3) This sounds awfully familiar—Several judges have stepped forward and shut down his latest travel bans because it is geared at the Muslim religion. Where did they get that idea, despite claims from the Trumpettes that that’s not so? Probably from Trump himself who, at a Nashville rally (why is he already running again?!) declared that we really need to keep Muslims out and maybe we should just return to the previous draft of the law that was already tossed out by that damned legislative branch. It is a wonder that Trump is able to walk at all considering the number of times he shoots himself in the foot. Between accusing Obama of releasing over a hundred recidivist terrorists that were actually released by W. and this latest reincarnation of his DOA you-can’t-come-in-because-you’re-Muslim ban, Trump continues to do for Muslim hostility what the Boston Strangler did for the gun buying market.

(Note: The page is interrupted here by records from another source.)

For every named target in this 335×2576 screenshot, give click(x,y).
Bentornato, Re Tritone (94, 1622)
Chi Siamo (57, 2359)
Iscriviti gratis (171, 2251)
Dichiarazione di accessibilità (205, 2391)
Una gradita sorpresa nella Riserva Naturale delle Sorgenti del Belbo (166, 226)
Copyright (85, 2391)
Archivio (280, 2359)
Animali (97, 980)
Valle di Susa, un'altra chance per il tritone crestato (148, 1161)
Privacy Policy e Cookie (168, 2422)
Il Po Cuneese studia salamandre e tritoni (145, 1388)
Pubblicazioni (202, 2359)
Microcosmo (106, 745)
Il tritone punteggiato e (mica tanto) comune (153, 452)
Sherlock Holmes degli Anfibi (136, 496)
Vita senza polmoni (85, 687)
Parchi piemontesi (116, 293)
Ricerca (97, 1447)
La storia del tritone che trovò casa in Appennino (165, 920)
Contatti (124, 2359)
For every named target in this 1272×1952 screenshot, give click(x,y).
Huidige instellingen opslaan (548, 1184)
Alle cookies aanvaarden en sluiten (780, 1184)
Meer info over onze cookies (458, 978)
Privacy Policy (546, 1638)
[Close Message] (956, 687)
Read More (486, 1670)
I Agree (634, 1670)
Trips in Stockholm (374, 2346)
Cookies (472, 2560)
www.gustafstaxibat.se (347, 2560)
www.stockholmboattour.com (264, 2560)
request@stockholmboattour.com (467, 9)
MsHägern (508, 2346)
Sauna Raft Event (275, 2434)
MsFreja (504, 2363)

4) Seriously? SERIOUSLY?—And Trump capped off the week with the release of his proposed budget that was astoundingly (well, no, characteristically) targeted at the very people who supported him. While he upped our already massive defense budget so that we could annihilate every other country in the world fifteen times over instead of ten, he targeted for budget cuts pretty much everything you would expect and more besides. The Environmental Protection Agency is being slashed, a possible precursor to it being eliminated next year altogether. The National Endowment for the Arts, PBS, and regional programs aimed at helping the sick and poor, including, astoundingly, even Meals on Wheels. How detached does he have to be from the very people who voted for him to target Meals on Wheels? The Center for American Progress, a left-wing think tank, stated, “The administration’s proposed cuts to nondefense discretionary spending would touch on programs and services that many Americans turn to every day. Everything would be under threat, from Head Start for young kids, Meals on Wheels for seniors, and legal services for low-income families to post offices and funding for victims of domestic violence.” Yet the director of OMB Mike Mulvaney actually had the nerve to describe the cuts as “compassionate” because they wanted to make sure the money was being used in a “proper function.” Apparently it didn’t occur to anyone that if that was a concern, then order a review of the program rather than just cut it to shreds.
For a party that touts itself as pro-life, between destroying voters’ health care and starving them, they’re finding new and interesting means of killing people.
Did he do anything right? Well, they loved him in Nashville. Of course, they may feel differently six months from now when they have no food and no medical care.